ON Sunday morning Mika Hakkinen was fastest in the warm-up and everyone was confused once again. Had Mika shrugged off his current lethargy? It was hot and humid on race morning when French Prime Minister Lionel Jospin flew in to be part of the F1 show. He is a socialist and so a visit to the socialist monument of Magny-Cours was acceptable behavior. There were gaggles of government ministers wandering about as the morning wore on and the temperature rose. It was going to be a day when engines would suffer. There was, so they said, a 40% chance of rain in the middle of the afternoon and after a massive downpour on Saturday afternoon everyone was aware that it could turn into a wet and dry event.

But the weather was nice enough at the start. Michael Schumacher was slightly slower off the line that one would anticipate and Coulthard began to creep up on him. As is now the established behavior, the man ahead moves across and blocks his rival. Michael did it. David was forced to lift off the power, to avoid hitting the Ferrari, and switched to the right to try to pass Michael on the other side. As he came across the road, so Barrichello appeared on the very piece of tarmac that David was planning to use. He had to lift again.

"I didn't try to run Rubens off the circuit," David said. "I gave him the room that I thought he deserved to have. We battled it through the corner and he won it. That's how it should be, it should be done in a sporting way, not in a 'You lift, otherwise you will crash' sort of way."

So there were two Ferraris ahead with Coulthard third and Hakkinen fourth. We expected to see Michael disappear off into the distance with Barrichello holding up the two McLarens but the rate of progress was not as dramatic as one would have expected. The race was not over by any means.
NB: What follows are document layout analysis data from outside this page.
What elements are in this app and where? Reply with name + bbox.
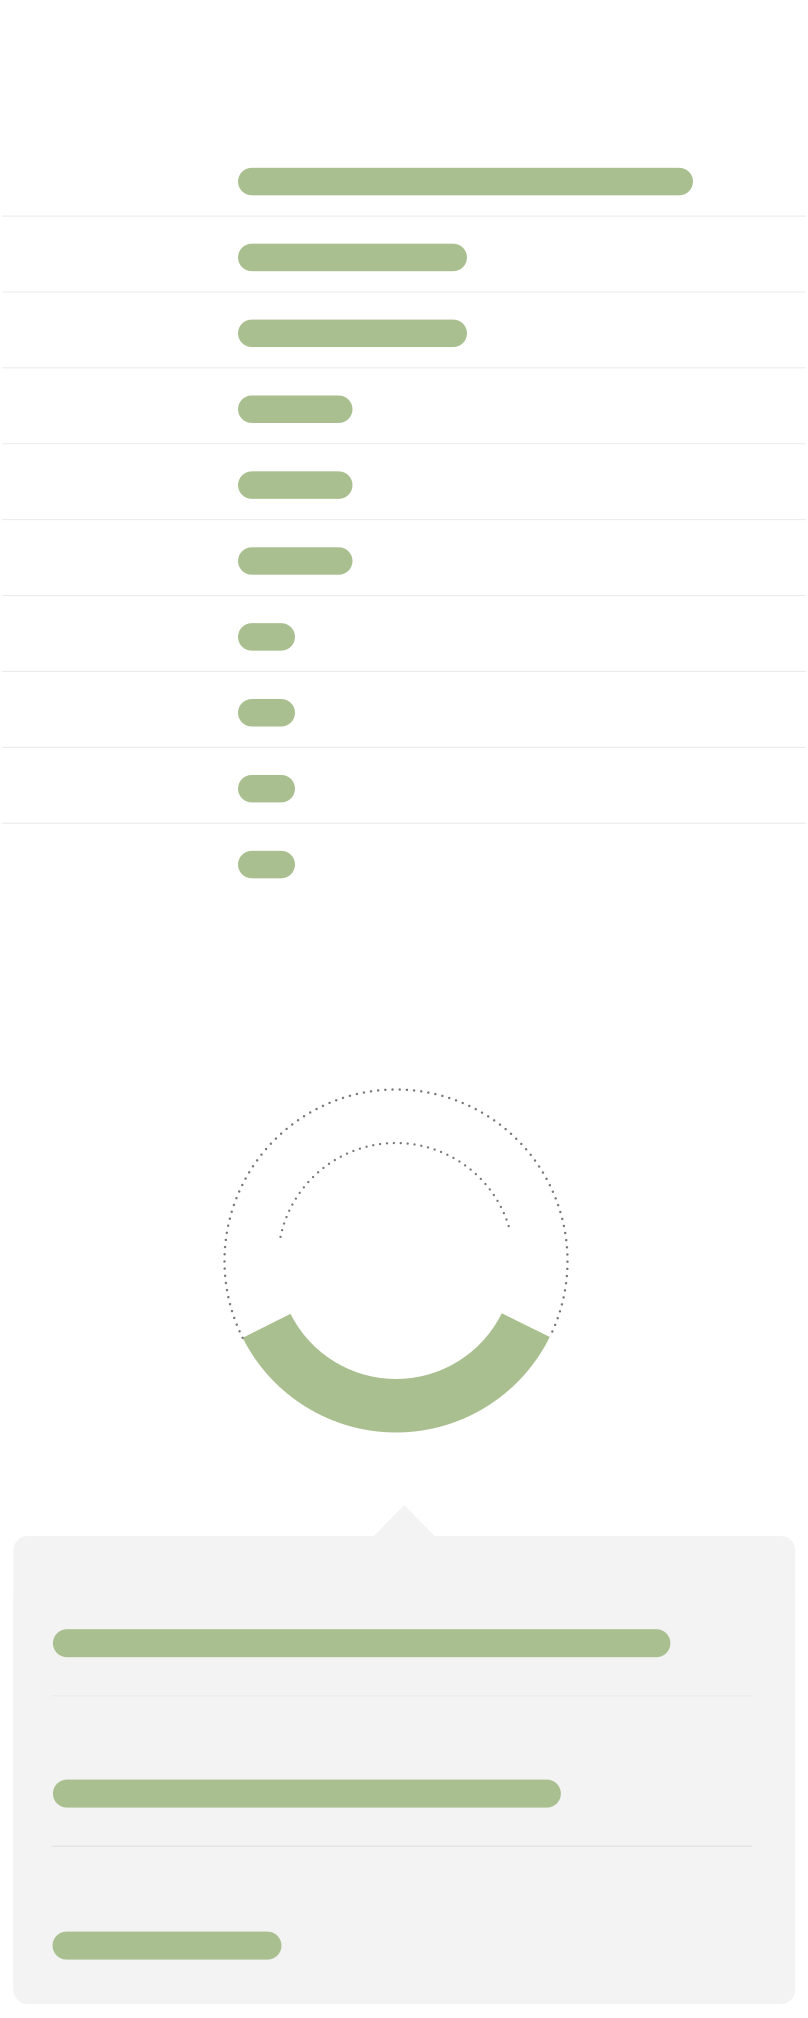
button[interactable]: Loading item 5 (0, 444, 808, 520)
button[interactable]: Loading detail 1 (13, 1597, 795, 1696)
button[interactable]: Loading item 3 (0, 293, 808, 368)
button[interactable]: Loading detail 2 (13, 1696, 795, 1848)
button[interactable]: Loading item 2 (0, 217, 808, 293)
button[interactable]: Loading item 8 (0, 672, 808, 748)
button[interactable]: Loading item 4 (0, 368, 808, 444)
button[interactable]: Loading item 1 (0, 141, 808, 217)
button[interactable]: Loading item 10 (0, 824, 808, 900)
button[interactable]: Loading item 7 (0, 596, 808, 672)
button[interactable]: Loading item 6 (0, 520, 808, 596)
button[interactable]: Loading item 9 (0, 748, 808, 824)
button[interactable]: Loading detail 3 (13, 1848, 795, 1989)
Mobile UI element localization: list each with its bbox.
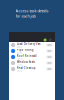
staticText: Open <box>47 62 51 64</box>
staticText: 11:00 AM <box>17 58 23 60</box>
button[interactable]: Open <box>46 43 53 47</box>
button[interactable]: Open <box>46 61 53 65</box>
staticText: Load Delivery Van <box>17 42 41 46</box>
button[interactable]: Open <box>46 49 53 53</box>
staticText: Open <box>47 50 51 52</box>
staticText: Window Seals <box>17 60 35 64</box>
staticText: Open <box>47 68 51 70</box>
staticText: 1:15 PM <box>17 64 22 66</box>
button[interactable]: Open <box>46 67 53 71</box>
staticText: Access task details for each job <box>16 8 48 19</box>
staticText: Open <box>47 56 51 58</box>
staticText: 3:45 PM <box>17 70 22 72</box>
staticText: Final Cleanup <box>17 66 36 70</box>
staticText: Pipe Fitting <box>17 48 34 52</box>
staticText: Open <box>47 44 51 46</box>
staticText: Roof Reinstall <box>17 54 37 58</box>
button[interactable]: Open <box>46 55 53 59</box>
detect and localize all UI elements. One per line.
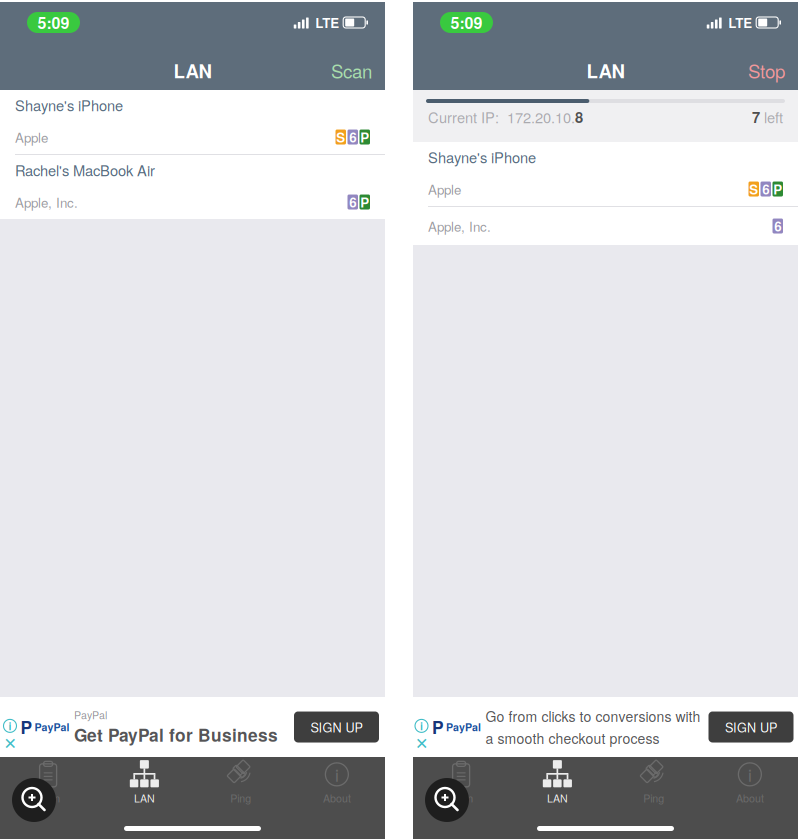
staticText: PayPal bbox=[34, 719, 70, 735]
staticText: Go from clicks to conversions with bbox=[486, 706, 700, 726]
staticText: Ping bbox=[643, 790, 664, 806]
button[interactable]: SIGN UP bbox=[294, 712, 379, 742]
staticText: P bbox=[20, 715, 32, 739]
staticText: 6 bbox=[762, 180, 769, 199]
staticText: 6 bbox=[774, 216, 781, 236]
staticText: Current IP: 172.20.10. bbox=[428, 106, 575, 128]
staticText: 8 bbox=[575, 106, 583, 128]
staticText: Shayne's iPhone bbox=[15, 94, 123, 116]
staticText: S bbox=[336, 128, 345, 147]
button[interactable]: Ping bbox=[606, 760, 702, 806]
staticText: i bbox=[420, 718, 423, 734]
staticText: 6 bbox=[349, 192, 356, 212]
staticText: ✕ bbox=[4, 734, 16, 753]
staticText: Apple, Inc. bbox=[15, 192, 78, 212]
staticText: S bbox=[749, 180, 758, 199]
staticText: Rachel's MacBook Air bbox=[15, 160, 155, 180]
staticText: Apple bbox=[15, 128, 48, 147]
staticText: ✕ bbox=[415, 734, 428, 753]
button[interactable]: LAN bbox=[509, 760, 605, 806]
staticText: LTE bbox=[315, 13, 339, 32]
button[interactable]: Scan bbox=[413, 760, 509, 806]
staticText: Scan bbox=[36, 790, 60, 806]
staticText: 7 bbox=[752, 106, 760, 128]
staticText: LAN bbox=[174, 57, 212, 84]
staticText: Get PayPal for Business bbox=[74, 722, 278, 747]
staticText: 6 bbox=[349, 128, 356, 147]
button[interactable]: i bbox=[702, 760, 798, 806]
staticText: i bbox=[748, 762, 752, 787]
staticText: LAN bbox=[547, 790, 568, 806]
staticText: SIGN UP bbox=[725, 718, 777, 736]
staticText: SIGN UP bbox=[310, 718, 362, 736]
staticText: Apple, Inc. bbox=[428, 216, 491, 236]
button[interactable]: SIGN UP bbox=[708, 712, 794, 742]
staticText: 5:09 bbox=[450, 11, 482, 34]
staticText: Stop bbox=[748, 57, 785, 84]
staticText: PayPal bbox=[74, 707, 107, 722]
staticText: PayPal bbox=[446, 719, 481, 735]
staticText: About bbox=[736, 790, 764, 806]
staticText: Scan bbox=[331, 57, 372, 84]
staticText: About bbox=[323, 790, 351, 806]
staticText: LAN bbox=[586, 57, 624, 84]
button[interactable]: Ping bbox=[192, 760, 289, 806]
staticText: left bbox=[760, 106, 783, 128]
staticText: Apple bbox=[428, 180, 461, 199]
staticText: LTE bbox=[728, 13, 752, 32]
staticText: Ping bbox=[230, 790, 251, 806]
staticText: i bbox=[335, 762, 339, 787]
staticText: a smooth checkout process bbox=[486, 728, 660, 748]
staticText: LAN bbox=[134, 790, 155, 806]
staticText: P bbox=[360, 192, 369, 212]
staticText: P bbox=[773, 180, 782, 199]
staticText: i bbox=[8, 718, 12, 734]
staticText: Shayne's iPhone bbox=[428, 146, 536, 168]
button[interactable]: Scan bbox=[0, 760, 96, 806]
staticText: P bbox=[360, 128, 369, 147]
staticText: P bbox=[432, 715, 444, 739]
button[interactable]: LAN bbox=[96, 760, 192, 806]
staticText: Scan bbox=[449, 790, 473, 806]
button[interactable]: Stop bbox=[737, 49, 796, 92]
button[interactable]: Scan bbox=[320, 49, 383, 92]
staticText: 5:09 bbox=[38, 11, 70, 34]
button[interactable]: i bbox=[289, 760, 385, 806]
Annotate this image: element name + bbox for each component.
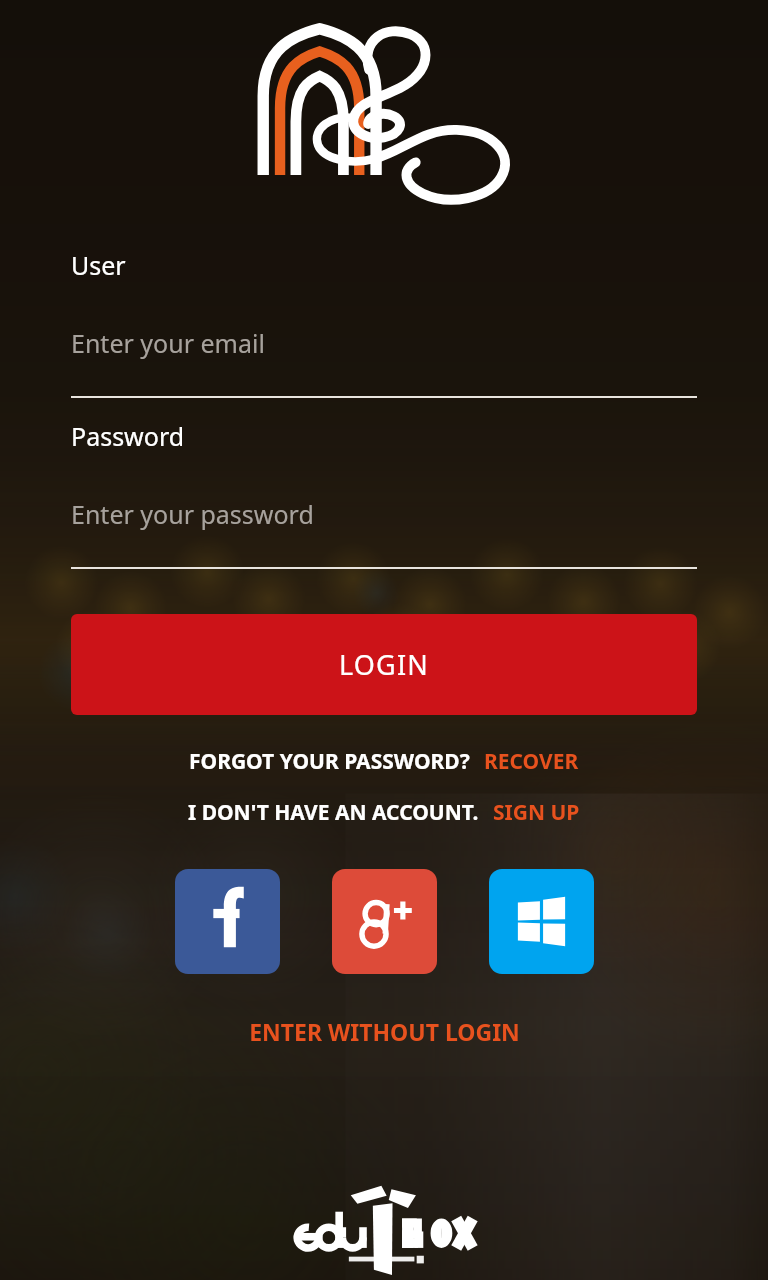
button[interactable]: SIGN UP [479, 798, 580, 827]
staticText: I DON'T HAVE AN ACCOUNT. [188, 798, 479, 827]
button[interactable]: LOGIN [71, 614, 697, 715]
button[interactable]: RECOVER [470, 747, 579, 776]
staticText: Enter your email [71, 326, 265, 360]
staticText: User [71, 248, 126, 282]
staticText: RECOVER [484, 747, 579, 776]
button[interactable]: Enter your email [71, 326, 697, 360]
staticText: LOGIN [339, 646, 430, 683]
button[interactable]: Sign in with Google Plus [332, 869, 437, 974]
button[interactable]: ENTER WITHOUT LOGIN [239, 1010, 530, 1053]
staticText: SIGN UP [493, 798, 580, 827]
staticText: ENTER WITHOUT LOGIN [249, 1016, 520, 1047]
staticText: Enter your password [71, 497, 314, 531]
button[interactable]: Sign in with Facebook [175, 869, 280, 974]
staticText: FORGOT YOUR PASSWORD? [189, 747, 470, 776]
staticText: Password [71, 419, 185, 453]
button[interactable]: Enter your password [71, 497, 697, 531]
button[interactable]: Sign in with Microsoft [489, 869, 594, 974]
Coulthard could do nothing about Barrichello early on but, as the fuel load began to go down, David found the car handling better and so began to pressure Rubens. Even so it took until lap 22 before he passed Rubens for second place with a lovely manoeuvre at the Adelaide hairpin. He went in wide and so came out faster and as Rubens did the gentlemanly thing and did not swerve into him David was able to pull alongside and take the place at the fast right-hand kink which follows. It was just how motor racing should be. Clean but hard.

In the laps which followed Coulthard closed in on Schumacher and it was very clear that there was nothing that Michael could do to react to David's charge.

"The tires on the car seemed to suffer a drop in performance earlier than the others," Michael explained. "It was worst after the first pit stop. At first I could control the situation but then the tires went off and I tried to look after them, knowing that there were still a lot of laps to go."

It took until lap 34 before David was close enough to have a try at passing the Ferrari to take the lead. David concluded that the best way to challenge was around the outside which, when you are dealing with Michael Schumacher, is perhaps not such a good idea. Michael has slightly different views than others on what is permissible and what is not. David was alongside the Ferrari as they went into the corner and Michael let his car drift out as we knew he would. Coulthard had to lift off to avoid an accident. He was not amused and made a series of irate gestures.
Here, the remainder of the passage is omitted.